These are chat archives for dereneaton/ipyrad

4th
Jan 2016
Deren Eaton
@dereneaton
Jan 04 2016 17:48
OK, I'm back and taking a look at things. Had to replace my laptop HD, and I couldn't connect to my computer at work over the break, so I pretty much did zero work. However, there were a bunch of changes on my workstation that I didn't push before leaving, including a reworking of the parameter order, and set_params, such that we can now reorder them easily without having to rewrite the numbering (params are all linked to their keywords and their index is their order in the paramdict OrderedDict). I also have some simplification of the IPcluster client launcher. I'll work on merging these with all of your changes.
Isaac Overcast
@isaacovercast
Jan 04 2016 19:32
Sounds good. Where'd you go for break?
Isaac Overcast
@isaacovercast
Jan 04 2016 19:38
So i spent a little time figuring out step6 and looking at step7 in the pyrad codebase, mostly trying to figure out exactly what step7 needs to do in ipyrad. It looks like cluster_across is doing lots of the work of the old step7 (doing the alignment, etc). What's your expectation for the eventual output of step6 (looks like you intend to output vcf, at least from the stubbed code). So then for step 7 is your expectation this is just going to be all about file conversion? What else did you have in mind for step 7?
Deren Eaton
@dereneaton
Jan 04 2016 19:45
Yeah, just file conversion after applying filters: max_shared_heterozygosity, minsamp, maxSNP, etc.
Deren Eaton
@dereneaton
Jan 04 2016 19:59
My plan was that we do the alignment to get the location of indels which we would then insert into the catg array. At that point the only thing that we are missing is the phase information within loci (which is only relevant to diploid data). That data is contained in the goofy lowercase lettering in the consens reads, but maybe it would be better to store it in an array during step5 as well. In other words, the consens reads would be written to always have a certain allele precedence (e.g., A/T -> A; A/C -> C; C/T -> C) but the ordering of alleles would be stored in an array.
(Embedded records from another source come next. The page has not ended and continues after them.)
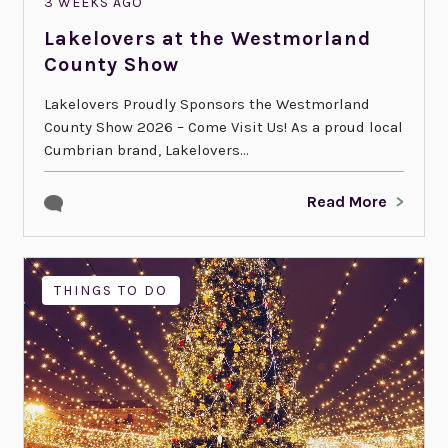
3 WEEKS AGO
Lakelovers at the Westmorland
County Show
Lakelovers Proudly Sponsors the Westmorland
County Show 2026 – Come Visit Us! As a proud local
Cumbrian brand, Lakelovers...
Read More
THINGS TO DO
 [sample1][consread1][allele1][heterobase1] = "A"
 [sample1][consread1][allele2][heterobase1] = "T"
...
[sample1][consread100][allele3][heterobase3] = "C"
The dims of the array for each sample would be [nconsensreads] x [max_alleles] x [maxHs] and anything that didn't fit within the dims would be discarded.
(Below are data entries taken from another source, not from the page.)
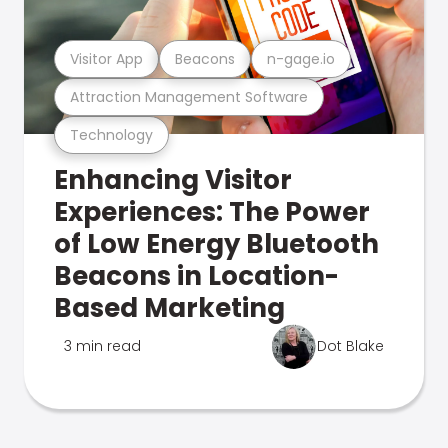
Visitor App
Beacons
n-gage.io
Attraction Management Software
Technology
Enhancing Visitor
Experiences: The Power
of Low Energy Bluetooth
Beacons in Location-
Based Marketing
3 min read
Dot Blake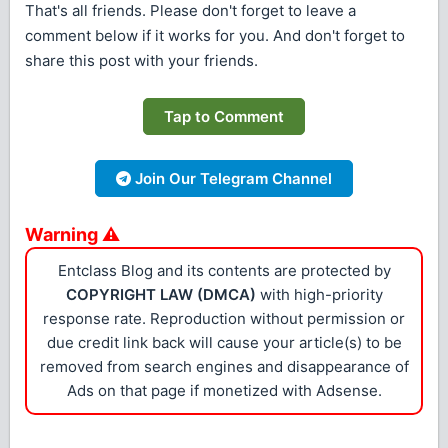
That's all friends. Please don't forget to leave a
comment below if it works for you. And don't forget to
share this post with your friends.
Tap to Comment
Join Our Telegram Channel
Warning ⚠
Entclass Blog and its contents are protected by
COPYRIGHT LAW (DMCA)
with high-priority
response rate. Reproduction without permission or
due credit link back will cause your article(s) to be
removed from search engines and disappearance of
Ads on that page if monetized with Adsense.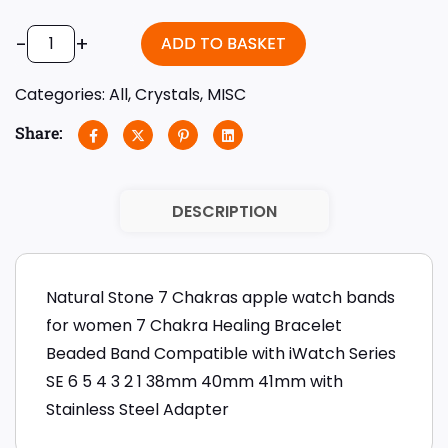
-
+
ADD TO BASKET
Categories:
All
,
Crystals
,
MISC
Share:
DESCRIPTION
Natural Stone 7 Chakras apple watch bands
for women 7 Chakra Healing Bracelet
Beaded Band Compatible with iWatch Series
SE 6 5 4 3 2 1 38mm 40mm 41mm with
Stainless Steel Adapter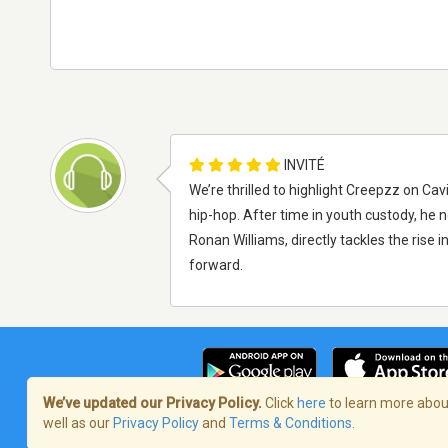
INVITÉ
We’re thrilled to highlight Creepzz on Cav
hip-hop. After time in youth custody, he 
Ronan Williams, directly tackles the rise i
forward.
We’ve updated our Privacy Policy.
Click
here
to learn more about
well as our
Privacy Policy
and
Terms & Conditions
.
Terms of Service
/
Politique de confident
It could be a really large but very sparse array, however (like the indel array). in which case querying it would not be the most efficient thing to do...
Deren Eaton
@dereneaton
Jan 04 2016 20:11
It would be easy to build a .loci file from the cat.clust.gz file at the end of step6 by recycling code from the old step7. But I think it makes more sense to do the alignment in step6 and have one master output file (VCF) from which all the others are made. Using the large catg arrays seems like the best way to get the depth information for each individual from step5 into aligned, filtered and ordered loci in step7.
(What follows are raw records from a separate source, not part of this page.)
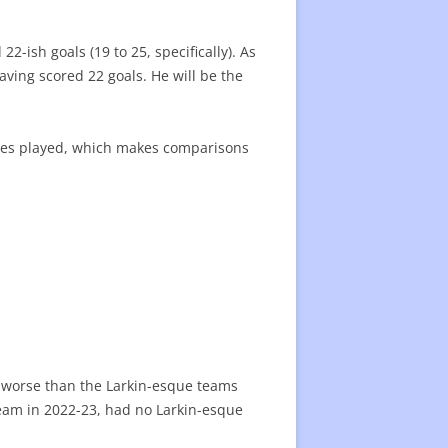
2-ish goals (19 to 25, specifically). As
having scored 22 goals. He will be the
ames played, which makes comparisons
e worse than the Larkin-esque teams
team in 2022-23, had no Larkin-esque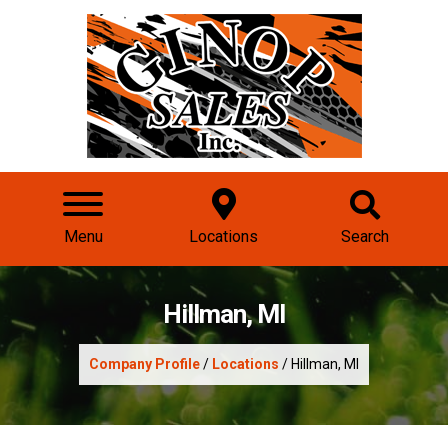
Menu
Locations
Search
Hillman, MI
Company Profile
/
Locations
/ Hillman, MI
For now lets move along without worrying about phase information, since we should be able to go back and incorporate that later.
Isaac Overcast
@isaacovercast
Jan 04 2016 20:19
Great. I'll start working on step 7 assuming it'll read in vcf and the super-catg. probably do filtering and write vcf to .loci, so then we can recycle all the old conversion code.
You still want to handle filtering outgroups and excludes in step7()?
Deren Eaton
@dereneaton
Jan 04 2016 20:37
hmm..., excluding taxa would be easy in the API by entering only the Samples that you want to include in the call to step7(). But for the CLI we might need to have a excludes line in the paramsfile... That's a pain.
Deren Eaton
@dereneaton
Jan 04 2016 20:43
The outgroup handling doesn't actually seem that useful in the end. This is most useful for step6 where outgroups can be pushed to the end of the concatenated consens file before clustering. It's a similar idea for hierarchical clustering (order consens reads so that close relatives are likely to be compared first, then more distant relatives). Both I feel are novelty features, and not all that useful/important in the end. I would say we add them later into step6 if we feel it's necessary.
Isaac Overcast
@isaacovercast
Jan 04 2016 20:45
excludes in the paramsfile seems like a small price to pay for backwards compatibility, i'll add it.
Deren Eaton
@dereneaton
Jan 04 2016 20:45
ok. cool.
The supercatg array is not being filled yet.
Isaac Overcast
@isaacovercast
Jan 04 2016 20:46
OK, i'll gin something up just for development.. hey, how were you thinking of preview() working?
Deren Eaton
@dereneaton
Jan 04 2016 20:46
I think it simply requires iterating over the individual catg arrays and indexing who grouped together in the clusters to fill it in. I'll work on that.
Isaac Overcast
@isaacovercast
Jan 04 2016 20:46
I'm still kludging it the old way in step3 cuz it's useful, but would love to have it working on the whole enchilada
ok
Deren Eaton
@dereneaton
Jan 04 2016 20:49
Oh yeah, I backed off the preview mode a little bit since I figured it would be easy to add in later (tho it's probably more difficult w/ regard to the refmapping). But I still like the idea. I think like you said we should have a way that subsamples the users data. We might need to write a subsample routine into both steps 1 and 2, since users could start from either one.
Isaac Overcast
@isaacovercast
Jan 04 2016 20:52
Cool, i have a subsample routine already, so i can slot it in pretty easy. Do you like having 'preview' as an argument for each step? I kinda liked that, but if you have a better idea i'm happy to hear it.
Isaac Overcast
@isaacovercast
Jan 04 2016 21:53
I created a new private function for assemble called _get_samples() In creating step7 code i saw that all other steps were doing somewhat similar things to get samples from the passed in list of strings to a list of sample objects. I pulled all this code out and added it to one function so now all the steps handle parsing sample command line args in exactly the same way, all steps fail on assert if there are no samples to process. Also, added a case to handle if you only want to pass in one sample you can just pass it in as a string instead of a list with one string element, convenience function.
Isaac Overcast
@isaacovercast
Jan 04 2016 22:31
Also, i'm going to assume you're gonna set samples to state=6 after cluster_across(), i want to test for this so we don't try to write samples that haven't been clustered..
Isaac Overcast
@isaacovercast
Jan 04 2016 23:54
Any reason we can't just use an plain old dict rather than an ordered dict for the params?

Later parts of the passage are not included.